(Beginning of Source material)
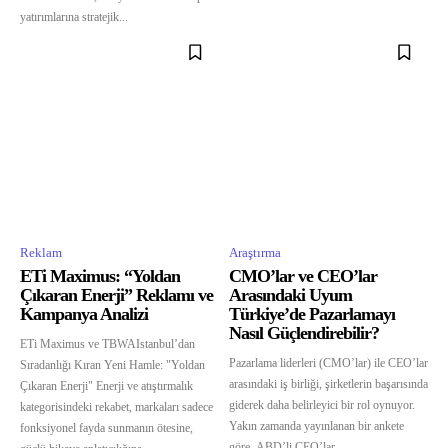
yatırımlarına stratejik...
Reklam
Araştırma
ETi Maximus: “Yoldan
CMO’lar ve CEO’lar
Çıkaran Enerji” Reklamı ve
Arasındaki Uyum
Kampanya Analizi
Türkiye’de Pazarlamayı
Nasıl Güçlendirebilir?
ETi Maximus ve TBWAIstanbul’dan
Pazarlama liderleri (CMO’lar) ile CEO’lar
Sıradanlığı Kıran Yeni Hamle: "Yoldan
arasındaki iş birliği, şirketlerin başarısında
Çıkaran Enerji" Enerji ve atıştırmalık
giderek daha belirleyici bir rol oynuyor.
kategorisindeki rekabet, markaları sadece
Yakın zamanda yayınlanan bir ankete
fonksiyonel fayda sunmanın ötesine,
göre, ABD’li CEO’lar,...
(End of Source material)
(Task to carry out): Transcribe exactly, please, the lines between the start of the records above and the line holding "Enerji ve atıştırmalık", counting both of those lines and omitting pictures.

(The answer):
yatırımlarına stratejik...
Reklam
Araştırma
ETi Maximus: “Yoldan
CMO’lar ve CEO’lar
Çıkaran Enerji” Reklamı ve
Arasındaki Uyum
Kampanya Analizi
Türkiye’de Pazarlamayı
Nasıl Güçlendirebilir?
ETi Maximus ve TBWAIstanbul’dan
Pazarlama liderleri (CMO’lar) ile CEO’lar
Sıradanlığı Kıran Yeni Hamle: "Yoldan
arasındaki iş birliği, şirketlerin başarısında
Çıkaran Enerji" Enerji ve atıştırmalık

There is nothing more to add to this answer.